Problem details: Transcribe the entries below with complete accuracy, excluding the pictures.

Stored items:

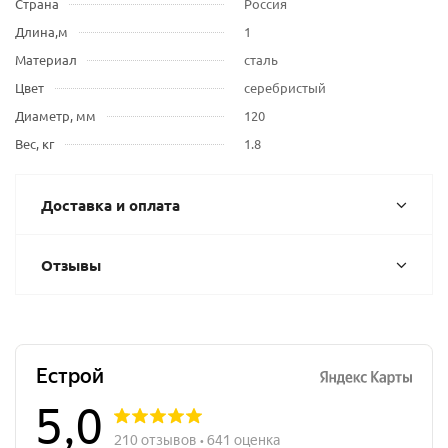
Страна
Россия
Длина,м
1
Материал
сталь
Цвет
серебристый
Диаметр, мм
120
Вес, кг
1.8
Доставка и оплата
Отзывы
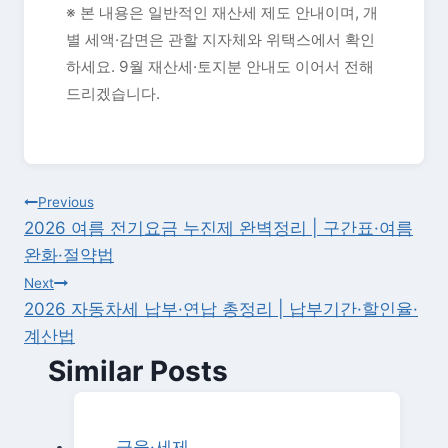
※ 본 내용은 일반적인 재산세 제도 안내이며, 개
별 세액·감면은 관할 지자체와 위택스에서 확인
하세요. 9월 재산세·토지분 안내도 이어서 전해
드리겠습니다.
글
Previous
2026 여름 전기요금 누진제 완벽정리 | 구간표·여름
탐
완화·절약법
색
Next
2026 자동차세 납부·연납 총정리 | 납부기간·할인율·
계산법
Similar Posts
금융·세제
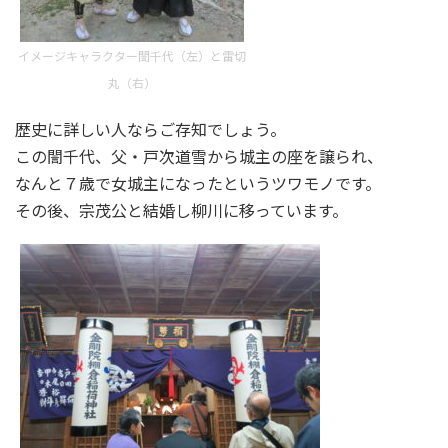
イメージキャラクター誾千代（左）と雷切
丸（右）
歴史に詳しい人ならご存知でしょう。
この誾千代、父・戸次道雪から城主の座を譲られ、
なんと７歳で女城主になったというツワモノです。
その後、宗茂公と結婚し柳川に移っています。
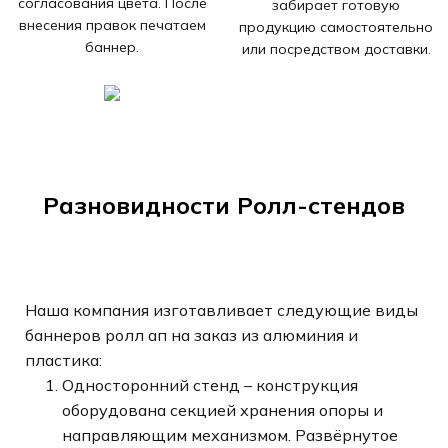
согласования цвета. После
забирает готовую
внесения правок печатаем
продукцию самостоятельно
баннер.
или посредством доставки.
Разновидности Ролл-стендов
Наша компания изготавливает следующие виды
баннеров ролл ап на заказ из алюминия и
пластика:
Односторонний стенд – конструкция
оборудована секцией хранения опоры и
направляющим механизмом. Развёрнутое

Answer box:
Страна
Россия
Длина,м
1
Материал
сталь
Цвет
серебристый
Диаметр, мм
120
Вес, кг
1.8
Доставка и оплата
Отзывы
※ 본 내용은 일반적인 재산세 제도 안내이며, 개
별 세액·감면은 관할 지자체와 위택스에서 확인
하세요. 9월 재산세·토지분 안내도 이어서 전해
드리겠습니다.
글
Previous
2026 여름 전기요금 누진제 완벽정리 | 구간표·여름
탐
완화·절약법
색
Next
2026 자동차세 납부·연납 총정리 | 납부기간·할인율·
계산법
Similar Posts
금융·세제
イメージキャラクター誾千代（左）と雷切
丸（右）
歴史に詳しい人ならご存知でしょう。
この誾千代、父・戸次道雪から城主の座を譲られ、
なんと７歳で女城主になったというツワモノです。
その後、宗茂公と結婚し柳川に移っています。
согласования цвета. После
забирает готовую
внесения правок печатаем
продукцию самостоятельно
баннер.
или посредством доставки.
Разновидности Ролл-стендов
Наша компания изготавливает следующие виды
баннеров ролл ап на заказ из алюминия и
пластика:
Односторонний стенд – конструкция
оборудована секцией хранения опоры и
направляющим механизмом. Развёрнутое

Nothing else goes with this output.